But if you get one more taken input then you basically go to the weakly taken state and you start predicting taken as an outcome. Likewise when you again get a take input then now you basically go into the strongly taken state and you again start predicting taken, and if you keep on getting taken then you remain in the strongly taken state. Likewise your transition from strongly not taken to weakly taken and again you know from weakly taken to the weakly not taken and from weakly not taken to the strongly not taken will happen on a sequence of not takens.

So, idea is that, you will basically change your decision if you get 2 different kinds of inputs; like if you get a taken the you go from strongly not taken to a weakly taken state and start predicting taken and likewise right if you have for example either in the strongly taken state or in the weakly taken state, if you just you know like get 2 not taken sequences.

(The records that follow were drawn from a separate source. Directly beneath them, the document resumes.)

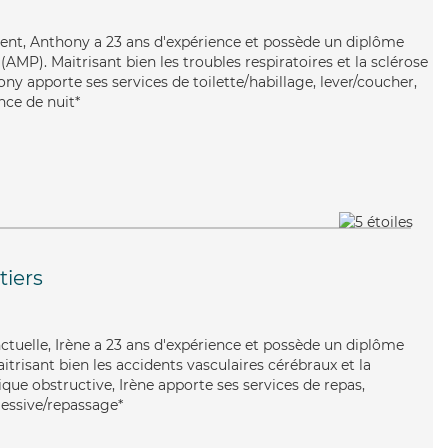
alent, Anthony a 23 ans d'expérience et possède un diplôme
MP). Maitrisant bien les troubles respiratoires et la sclérose
y apporte ses services de toilette/habillage, lever/coucher,
nce de nuit*
iers
nctuelle, Irène a 23 ans d'expérience et possède un diplôme
aitrisant bien les accidents vasculaires cérébraux et la
e obstructive, Irène apporte ses services de repas,
 lessive/repassage*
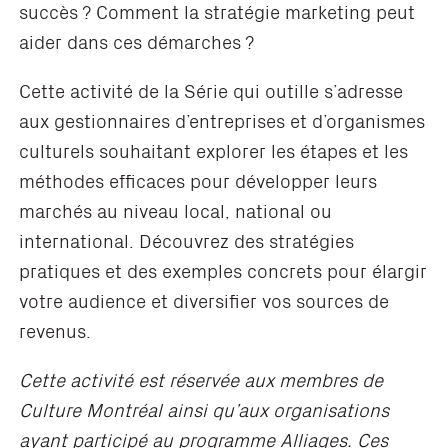
succès ? Comment la stratégie marketing peut
aider dans ces démarches ?
Cette activité de la Série qui outille s’adresse
aux gestionnaires d’entreprises et d’organismes
culturels souhaitant explorer les étapes et les
méthodes efficaces pour développer leurs
marchés au niveau local, national ou
international. Découvrez des stratégies
pratiques et des exemples concrets pour élargir
votre audience et diversifier vos sources de
revenus.
Cette activité est réservée aux membres de
Culture Montréal ainsi qu’aux organisations
ayant participé au programme Alliages. Ces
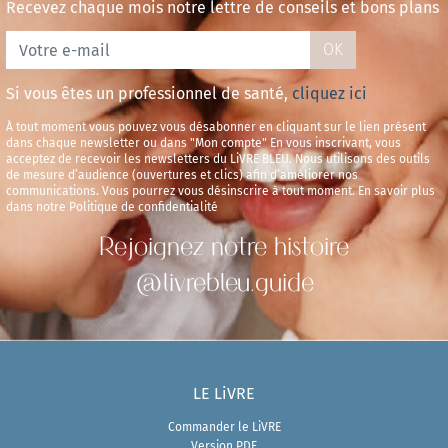
Recevez chaque mois notre lettre de conseils et bons plans
OK
Si vous êtes un professionnel de santé,
cliquez ici
À tout moment vous pouvez vous désabonner en cliquant sur le lien présent
dans chaque newsletter ou dans "Mon compte" En vous inscrivant, vous
acceptez de recevoir les newsletters du LiVRE BLEU. Nous utilisons des outils
de mesure d’audience (ouvertures et clics) afin d’améliorer nos
communications. Vous pourrez vous désinscrire à tout moment. En savoir plus
dans notre Politique de confidentialité
Rejoignez notre histoire
@livrebleu.guide
LE LiVRE
Commander le LiVRE
Version PDF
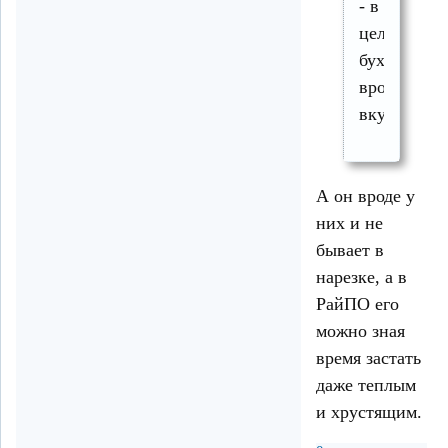
- в
целой
буханке
вроде
вкуснее)))
А он вроде у
них и не
бывает в
нарезке, а в
РайПО его
можно зная
время застать
даже теплым
и хрустящим.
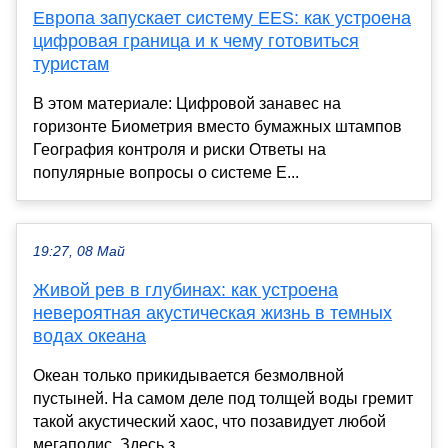
Европа запускает систему EES: как устроена
цифровая граница и к чему готовиться
туристам
В этом материале: Цифровой занавес на
горизонте Биометрия вместо бумажных штампов
География контроля и риски Ответы на
популярные вопросы о системе E...
19:27, 08 Май
Живой рев в глубинах: как устроена
невероятная акустическая жизнь в темных
водах океана
Океан только прикидывается безмолвной
пустыней. На самом деле под толщей воды гремит
такой акустический хаос, что позавидует любой
мегаполис. Здесь з...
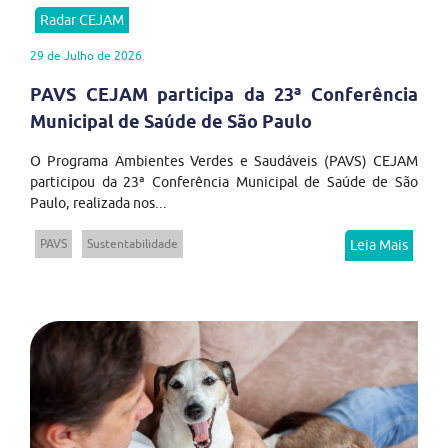
Radar CEJAM
29 de Julho de 2026
PAVS CEJAM participa da 23ª Conferência
Municipal de Saúde de São Paulo
O Programa Ambientes Verdes e Saudáveis (PAVS) CEJAM
participou da 23ª Conferência Municipal de Saúde de São
Paulo, realizada nos...
PAVS
Sustentabilidade
Leia Mais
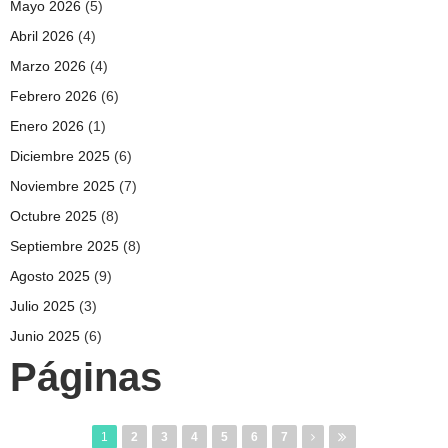
Mayo 2026
(5)
Abril 2026
(4)
Marzo 2026
(4)
Febrero 2026
(6)
Enero 2026
(1)
Diciembre 2025
(6)
Noviembre 2025
(7)
Octubre 2025
(8)
Septiembre 2025
(8)
Agosto 2025
(9)
Julio 2025
(3)
Junio 2025
(6)
Páginas
1
2
3
4
5
6
7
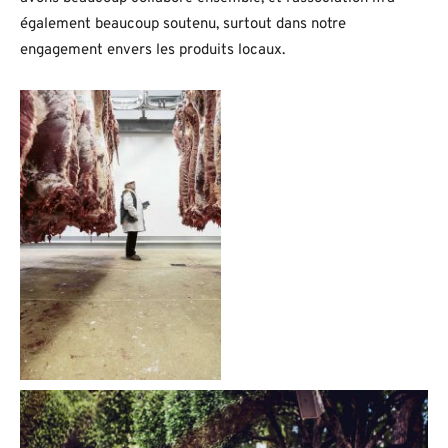
également beaucoup soutenu, surtout dans notre
engagement envers les produits locaux.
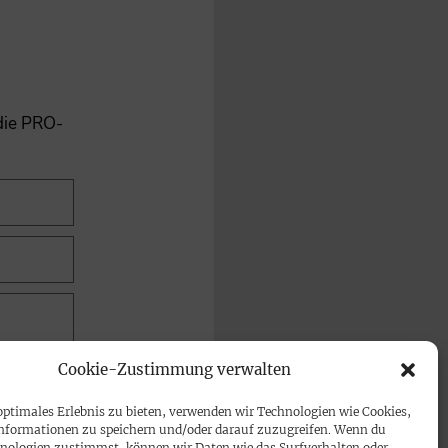
 die PRO-
Cookie-Zustimmung verwalten
optimales Erlebnis zu bieten, verwenden wir Technologien wie Cookies,
nformationen zu speichern und/oder darauf zuzugreifen. Wenn du
nologien zustimmst, können wir Daten wie das Surfverhalten oder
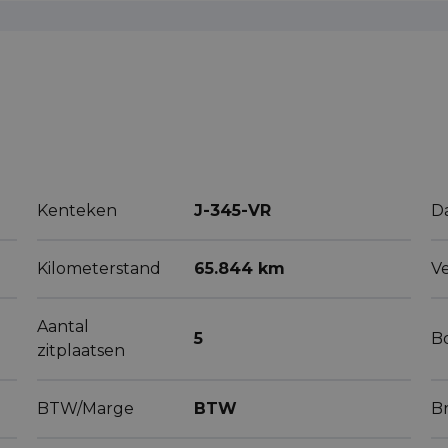
Kenteken
J-345-VR
D
Kilometerstand
65.844 km
V
Aantal
5
B
zitplaatsen
BTW/Marge
BTW
B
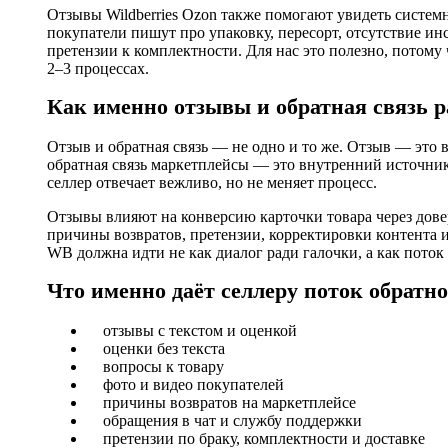
Отзывы Wildberries Ozon также помогают увидеть системн
покупатели пишут про упаковку, пересорт, отсутствие и
претензии к комплектности. Для нас это полезно, потому 
2–3 процессах.
Как именно отзывы и обратная связь 
Отзыв и обратная связь — не одно и то же. Отзыв — это
обратная связь маркетплейсы — это внутренний источни
селлер отвечает вежливо, но не меняет процесс.
Отзывы влияют на конверсию карточки товара через довер
причины возвратов, претензии, корректировки контента и
WB должна идти не как диалог ради галочки, а как поток д
Что именно даёт селлеру поток обратно
отзывы с текстом и оценкой
оценки без текста
вопросы к товару
фото и видео покупателей
причины возвратов на маркетплейсе
обращения в чат и службу поддержки
претензии по браку, комплектности и доставке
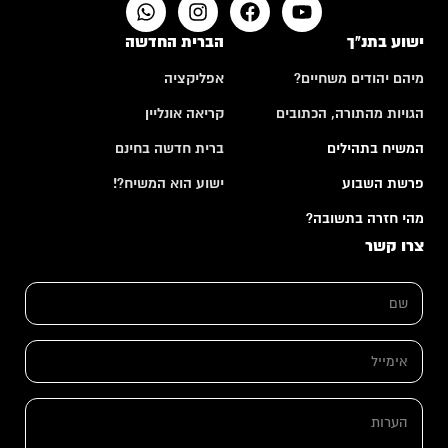
ישוע בתנ"ך
הברית החדשה
מיהם יהודים משחיים?
אפליקציה
הגויות מהתורה, הכתובים
קריאה אונליין
המשיח בתהילים
ברית חדשה בחינם
פרשת השבוע
ישוע הוא המשיח?!
מהי חזרה בתשובה?
צרו קשר
ש
ם
*
א
י
מ
ה
י
ה
ע
י
ע
ר
ל
ר
ו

So, for example, if you get if you are in the strongly taken state and if you get a not taken sequence, but you get two of those kind of not taken states. Then you basically go from the strongly taken state to the weakly not taken state and you start predicting not taken. So, here if you again you know like give the previous inputs. So, you see that you have got a sequence of taken, taken, taken so on followed by one anomaly. So, now, note that this predictor is better than 1-bit predictor, because now because of this one not taken state and if you are in the strongly taken state you do not change your decision.

You do not and therefore, right if you start getting taken you again start predicting taken because you have not changed your decision. So, therefore, if you are in the strongly taken state and if you get a not taken as input, then this not taken will bring it to the weakly taken state and you will still predict taken as an outcome and therefore, when the next taken occurs you there is no misprediction. So, therefore, you just get one misprediction per anomaly, which is kind of 2 times better than what you got previously. So, likewise right you can have a 3-bit predictor which can be even good for example, if there are 2 not takens in between.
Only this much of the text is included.